Romina ri discretamente do comentário de Lourival Rocha e responde:
— Sabe, você está certo, Lourival. A realidade é horrível, mas é tudo que temos. A felicidade não deixa de existir porque a vida não é eterna ou porque as pessoas não prestam. Somos nós que criamos nossa própria felicidade. Você vai morrer de qualquer forma, Lourival, e o mundo, a realidade, ou seja lá o que for, é indiferente ao que você pensa.
— Mas qual é o propósito de tudo isso? — indagou Lourival Rocha, com uma expressão e tom de voz absolutamente neutros.

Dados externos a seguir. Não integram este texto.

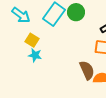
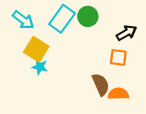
yellow square: (32, 40) -> (36, 49), size x1.5

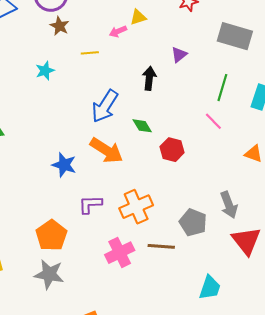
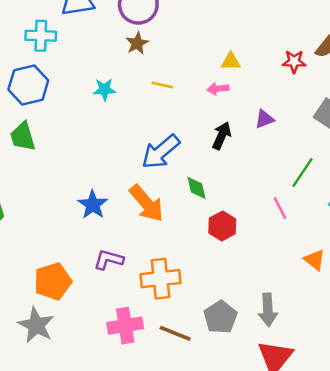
pink arrow: (118, 31) -> (218, 89), moved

— O propósito, Lourival, é que somos cosmologicamente insignificantes, mas o simples fato de eu e você estarmos aqui, conversando, já é suficiente para mim. Sim, o universo vai se tornar um lugar escuro, frio e vazio... mas, quem se importa? Não é incrível que, em meio a tudo isso, a gente tenha se encontrado?
Lourival Rocha percebeu a dúvida surgindo em seus olhos e limitou-se a dizer:
— Vou sair para fumar. Já volto.
Lourival Rocha fumava um cigarro no beco, trajando um elegante terno feito sob medida. Depois de voltar da terrível consulta, optou por andar somente com seus melhores trajes, pois acreditava que a qualquer momento uma ambulância poderia vir buscá-lo. Sobre sua cabeça, um letreiro luminoso com algumas lâmpadas apagadas piscava as palavras "Baiuca's Bar". Cabisbaixo, ele exalava fumaça, fitando o vazio. “A realidade é horrível, mas é tudo que temos", a frase repetia-se em sua mente involuntariamente. O discurso de Romina havia mexido com Lourival Rocha, um homem que tomava medicamentos pelos efeitos colaterais. Tudo que a legista lhe dissera momentos antes agitava sua mente. Aquilo teve o impacto de uma bomba de nitrogênio. Ele estava em um estado de lucidez esquizofrênica. Romina estava certa em muitos aspectos, mas Lourival Rocha ainda tinha reservas. Aquilo que Romina via como uma razão para viver, ele via como uma excelente razão para morrer. As grandes questões da vida o perturbavam, e nenhuma resposta o satisfazia; daí a sua necessidade de se distanciar. Não estava, de fato, com vontade de fumar; apenas queria evitar um confronto com Romina. Ele preferiu esfriar a cabeça e retomar o encontro mais calmo. Para Lourival Rocha, as pessoas podiam ter pontos de vista diferentes e ainda assim compartilhar gostos similares. São Paulo e Nietzsche tinham um talento semelhante para provocação, mas dificilmente se sentariam juntos em um bar e, depois, iriam ao cinema. Estava prestes a apagar o cigarro quando recebeu uma ligação da delegacia. Era o técnico de necropsia. Um corpo havia sido entregue ao necrotério. Dessa vez, não era um humorista cerearese nem um anão numa fantasia de galinha, era o policial Dirceu. Lourival Rocha soltou um profundo suspiro, resmungando: Que merda. A morte do colega provocou em Lourival sentimentos tumultuados. Lembrou-se do que Romina havia lhe dito anos atrás, que ela acreditava que a morte era como um cochilo profundo, uma noite de sono sem sonhos. Mas uma pergunta o assombrava: "E se houver sonhos?". Ele ponderou a questão enquanto se preparava para contar a Romina sobre o trabalho da manhã seguinte. Informou o técnico de necropsia que estava a caminho e guardou o celular. Acendeu outro cigarro, pensando que, após todo sonho, vinha a realidade.